(Transcribed page contents)
# # # # # # #

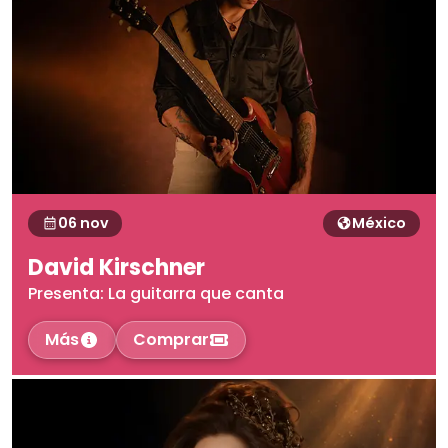
06 nov
México
David Kirschner
Presenta: La guitarra que canta
Más
Comprar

# # # # # # #

§ WHAT TO WORK ON
Take the lines from the one containing "David Kirschner" through the final line of the entries above, and set them down exactly, with nothing added.

§ EXERCISE OUTPUT
David Kirschner
Presenta: La guitarra que canta
Más
Comprar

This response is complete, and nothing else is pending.